ナマエが何をしたいのか憲紀にはわからないが、この時漸く、今の状況が先ほど考えていた"きっかけ"であることに気がついた。
今なら自然とナマエと触れ合える。

「ナマエ、体調は大丈夫か?」

「はい。元気です」

「ならば、私はナマエを抱きたいと思うが問題ないか?」

「……はい?」

ナマエは驚いたように肩を跳ねさせ、憲紀から手を離した。

「嫌なのか?」

「そんなことはあり得ません!憲紀さまにこの身を愛されることはとても幸せなことです!ただ驚いてしまって……」

「何かまずかったか?」

「……まずくはございません。ですが、憲紀さまはわたしに許可を取る必要はございません。好きな時にこの身体を好きなようになさってください。わたしの身も心も全て憲紀さまのものです」

ナマエははっきりと起伏の感じられる程に膨らむ胸元に両手をおき、恥じらうように憲紀から視線を外す。

精神的に幼い部分があると思えば、自分を誘うような淫らな文言には驚かされる。一体どこで覚えたのだろうか。

「道具のように君の身体を扱うつもりはない。私はナマエを好いているからこそその身を愛したいだけだ」

「憲紀さまからそのようなことを仰っていただけるなんて……わたしは幸せ者です。わたしも愛するお方からこの身を愛されたいです」

ナマエはそう言うと、胸元にかかる髪を背へと艶やかに払い除け、パーカーのファスナーをゆっくりと下ろしていく。
ナマエが中に着ているのは半袖のワンピースだと思っていたが、ファスナーを下までおろし、肩からパーカーを落とすように腕の途中まで脱ぐと、ワンピースのストラップが随分と細いものであることに気がついた。造形はキャミソールドレスのようで、腕は勿論のこと、肩も胸元も剥き出しである。

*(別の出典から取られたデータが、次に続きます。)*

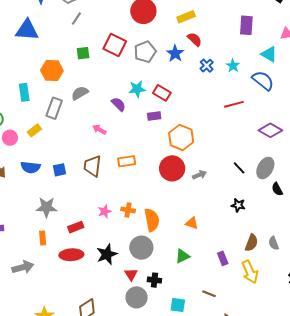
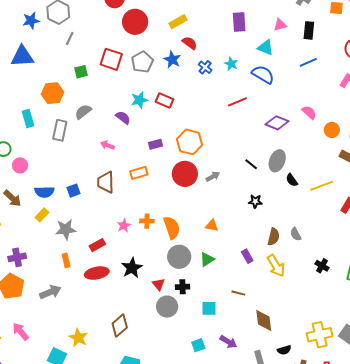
purple rectangle: (154, 116) -> (155, 144), moved
yellow rectangle: (34, 130) -> (42, 215), moved
gray circle: (141, 248) -> (179, 257), moved

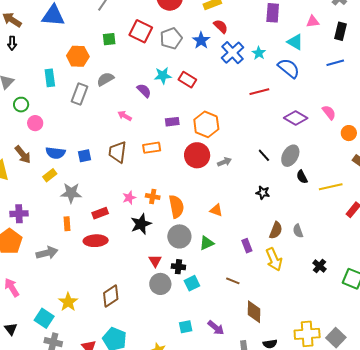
blue cross: (205, 67) -> (232, 53), size x1.6
black star: (132, 268) -> (141, 224), moved
cyan square: (209, 308) -> (192, 283), moved, turned -35

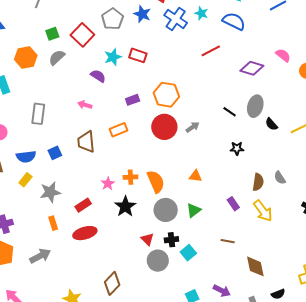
red square: (141, 31) -> (82, 35), moved, turned 30
gray semicircle: (105, 79) -> (57, 57), moved
gray rectangle: (80, 94) -> (38, 114), moved

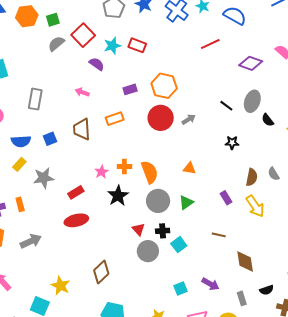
red square: (82, 35) -> (83, 35), moved
orange hexagon: (26, 57) -> (27, 16), moved
orange rectangle: (53, 223) -> (20, 204), moved

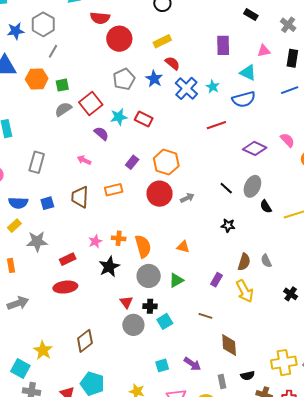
blue semicircle: (235, 16) -> (244, 99), turned 130
purple rectangle: (130, 89) -> (132, 162), turned -40
purple rectangle: (226, 198) -> (217, 280), turned 56

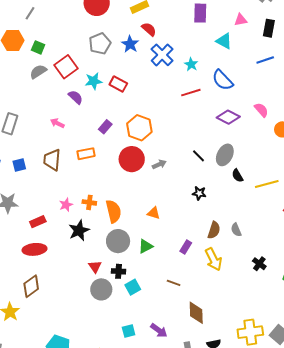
green square: (62, 85) -> (38, 47), turned 32
cyan star: (213, 87) -> (191, 64), moved
blue semicircle: (244, 99) -> (223, 80), moved, turned 60
brown diamond: (85, 341) -> (31, 286), moved

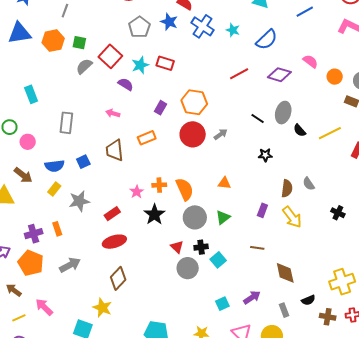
blue semicircle: (223, 80) -> (267, 40), turned -80
red line: (191, 93) -> (239, 74), moved
purple arrow: (159, 330) -> (252, 297), turned -60

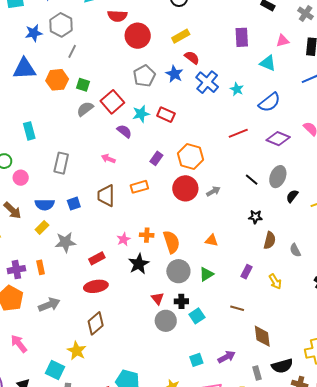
black semicircle: (300, 130) -> (292, 196), turned 72
brown semicircle: (287, 188) -> (270, 240), moved
yellow arrow: (292, 217) -> (275, 282), size x0.7
black semicircle: (308, 300) -> (282, 366), size x1.5

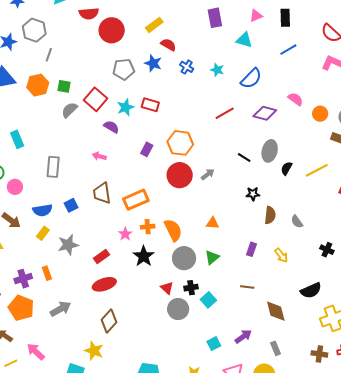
gray pentagon: (144, 76) -> (124, 69), turned 30
blue cross: (207, 82) -> (187, 67), size x0.6
orange rectangle: (139, 187) -> (136, 200), moved, size x1.4
black semicircle: (282, 366) -> (311, 290), moved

半脱ぎ状態のパーカーから覗く首筋や肩は玉のように美しい肌をしていて、キャミソールドレスのカップから窮屈そうにはみ出す胸の膨らみの生白さは官能的で劣情をそそられる。

ナマエを初めて抱いた時、派手な下着であったことを憲紀は少し気にしていたが、こういう格好も自分の為だと思えば、咎めるべきことではないだろう。

「この格好ははしたないでしょうか……?」

「私にだけ見せるのならば、はしたないとは思わないよ」

「勿論です。憲紀さま以外にはこんな姿お見せしません……」

ナマエはそう言って柔らかそうに膨らむ胸を強調するように腹部の前で腕を組み、恥じらうように伏し目がちになる。

憲紀はどこまでも自分を誘うような媚態を見せるナマエへ近づいて華奢な肩を抱き、顔を寄せた。